TASK TO CARRY OUT: From the line that contains "Vous êtes ici" down to the last line of the entries, repeat every line exactly. Do not carry over the pictures.

INPUT FOR THIS TASK:
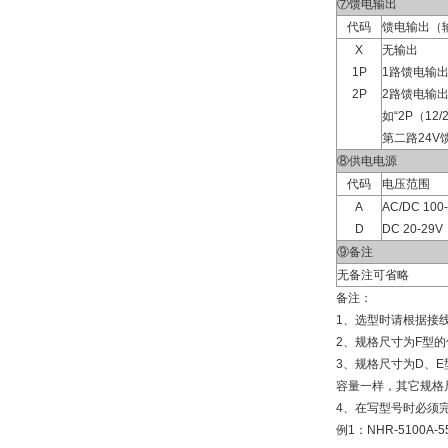
⑦馈电输出
代码
馈电输出（
X
无输出
1P
1路馈电输
2P
2路馈电输
如“2P（12/
第二路24V
⑧供电电源
代码
电压范围
A
AC/DC 100
D
DC 20-29V
⑨备注
无备注可省略
备注：
1、选型时请根据接
2、规格尺寸为F型的
3、规格尺寸为D、E型
容量一样，其它规格尺寸
4、在写型号时必须完
例1：NHR-5100A-55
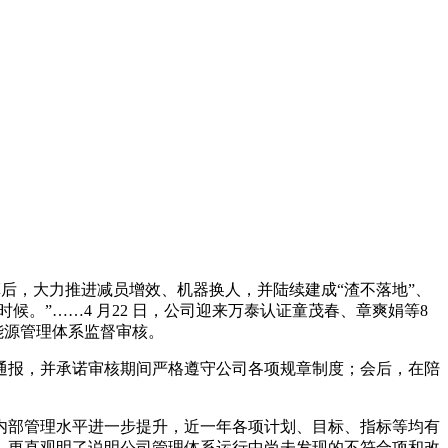
革后，大力推进减员增效、机器换人，并陆续建成“渣不落地”、
。”……4 月22 日，公司迎来万泰认证童茂春、章爽娟等8
能源管理体系监督审核。
通报，并承诺审核期间严格遵守公司各项规章制度；会后，在陪
内部管理水平进一步提升，近一年各项计划、目标、指标等均有
，更直观明了说明公司管理体系运行中尚未发现的不符合项和改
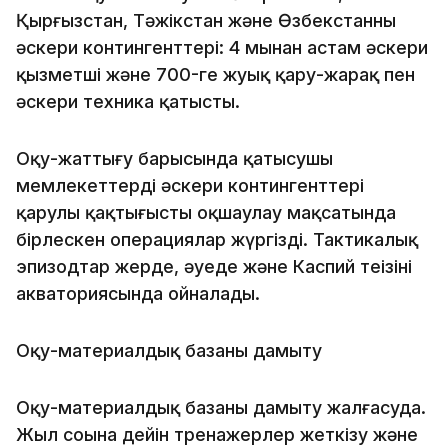
Қырғызстан, Тәжікстан және Өзбекстанның
әскери контингенттері: 4 мыңнан астам әскери
қызметші және 700-ге жуық қару-жарақ пен
әскери техника қатысты.
Оқу-жаттығу барысында қатысушы
мемлекеттердің әскери контингенттері
қарулы қақтығысты оқшаулау мақсатында
бірлескен операциялар жүргізді. Тактикалық
эпизодтар жерде, әуеде және Каспий теңізінің
акваториясында ойналады.
Оқу-материалдық базаны дамыту
Оқу-материалдық базаны дамыту жалғасуда.
Жыл соңына дейін тренажерлер жеткізу және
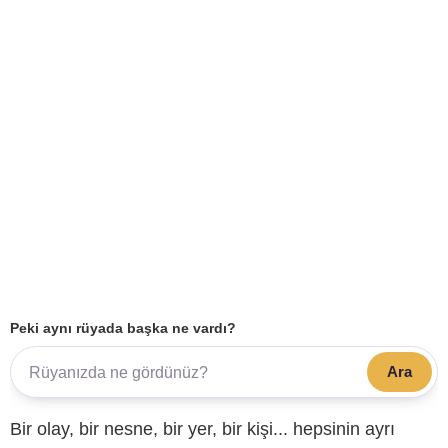
Peki aynı rüyada başka ne vardı?
Ara
Bir olay, bir nesne, bir yer, bir kişi... hepsinin ayrı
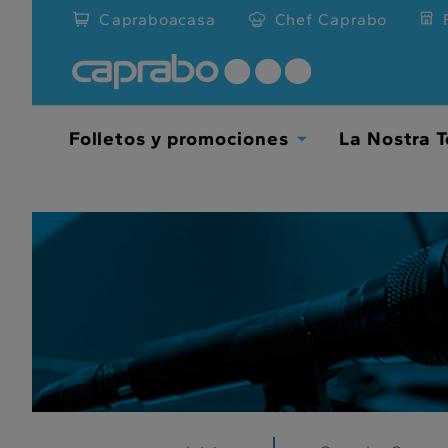
???
Capraboacasa
Chef Caprabo
label.access.jump.content???
Folletos y promociones
La Nostra T
TOGGLE
DROPDOWN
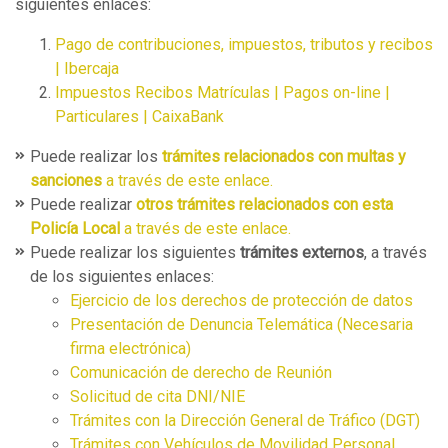
siguientes enlaces:
Pago de contribuciones, impuestos, tributos y recibos
| Ibercaja
Impuestos Recibos Matrículas | Pagos on-line |
Particulares | CaixaBank
Puede realizar los
trámites relacionados con multas y
sanciones
a través de este enlace.
Puede realizar
otros trámites relacionados con esta
Policía Local
a través de este enlace.
Puede realizar los siguientes
trámites externos
, a través
de los siguientes enlaces:
Ejercicio de los derechos de protección de datos
Presentación de Denuncia Telemática (Necesaria
firma electrónica)
Comunicación de derecho de Reunión
Solicitud de cita DNI/NIE
Trámites con la Dirección General de Tráfico (DGT)
Trámites con Vehículos de Movilidad Personal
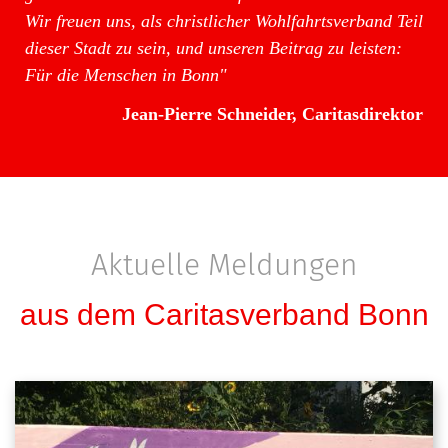
Wir freuen uns, als christlicher Wohlfahrtsverband Teil
dieser Stadt zu sein, und unseren Beitrag zu leisten:
Für die Menschen in Bonn"
Jean-Pierre Schneider, Caritasdirektor
Aktuelle Meldungen
aus dem Caritasverband Bonn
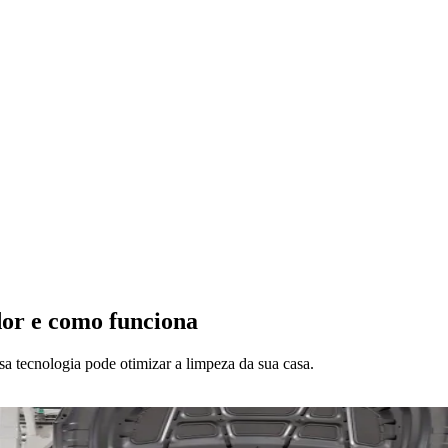
or e como funciona
 tecnologia pode otimizar a limpeza da sua casa.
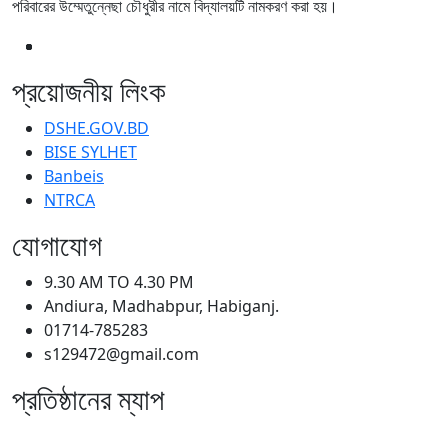
পরিবারের উম্মেতুন্নেছা চৌধুরীর নামে বিদ্যালয়টি নামকরণ করা হয়।
প্রয়োজনীয় লিংক
DSHE.GOV.BD
BISE SYLHET
Banbeis
NTRCA
যোগাযোগ
9.30 AM TO 4.30 PM
Andiura, Madhabpur, Habiganj.
01714-785283
s129472@gmail.com
প্রতিষ্ঠানের ম্যাপ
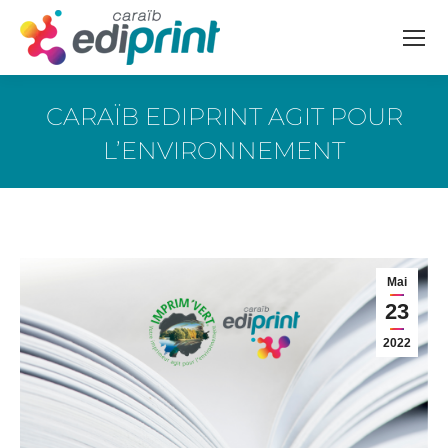
CARAÏB EDIPRINT AGIT POUR
L’ENVIRONNEMENT
Vous êtes ici :
Mai
23
2022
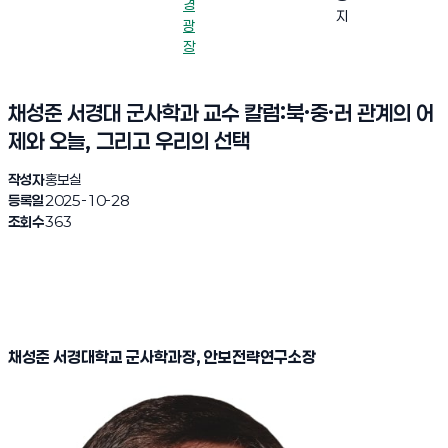
경
지
광
장
채성준 서경대 군사학과 교수 칼럼:북·중·러 관계의 어
제와 오늘, 그리고 우리의 선택
작성자
홍보실
등록일
2025-10-28
조회수
363
채성준 서경대학교 군사학과장
,
안보전략연구소장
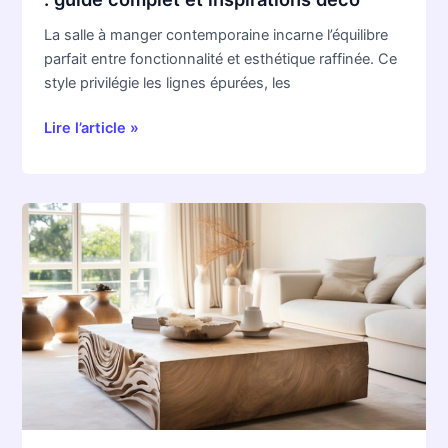
La salle à manger contemporaine incarne l’équilibre
parfait entre fonctionnalité et esthétique raffinée. Ce
style privilégie les lignes épurées, les
Lire l’article »
Investir
dans
une
belle
table
basse
:
quand
faut‑il
craquer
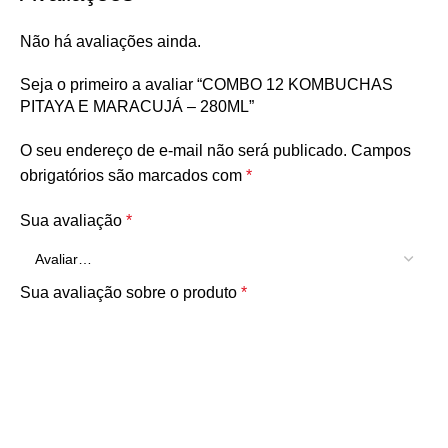
Não há avaliações ainda.
Seja o primeiro a avaliar “COMBO 12 KOMBUCHAS
PITAYA E MARACUJÁ – 280ML”
O seu endereço de e-mail não será publicado.
Campos
obrigatórios são marcados com
*
Sua avaliação
*
Sua avaliação sobre o produto
*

THE COMPLETED TASK:
Vous êtes ici :
Mai
23
2022
경
지
광
장
채성준 서경대 군사학과 교수 칼럼:북·중·러 관계의 어
제와 오늘, 그리고 우리의 선택
작성자
홍보실
등록일
2025-10-28
조회수
363
채성준 서경대학교 군사학과장
,
안보전략연구소장
La salle à manger contemporaine incarne l’équilibre
parfait entre fonctionnalité et esthétique raffinée. Ce
style privilégie les lignes épurées, les
Lire l’article »
Investir
dans
une
belle
table
basse
:
quand
faut‑il
craquer
Não há avaliações ainda.
Seja o primeiro a avaliar “COMBO 12 KOMBUCHAS
PITAYA E MARACUJÁ – 280ML”
O seu endereço de e-mail não será publicado.
Campos
obrigatórios são marcados com
*
Sua avaliação
*
Sua avaliação sobre o produto
*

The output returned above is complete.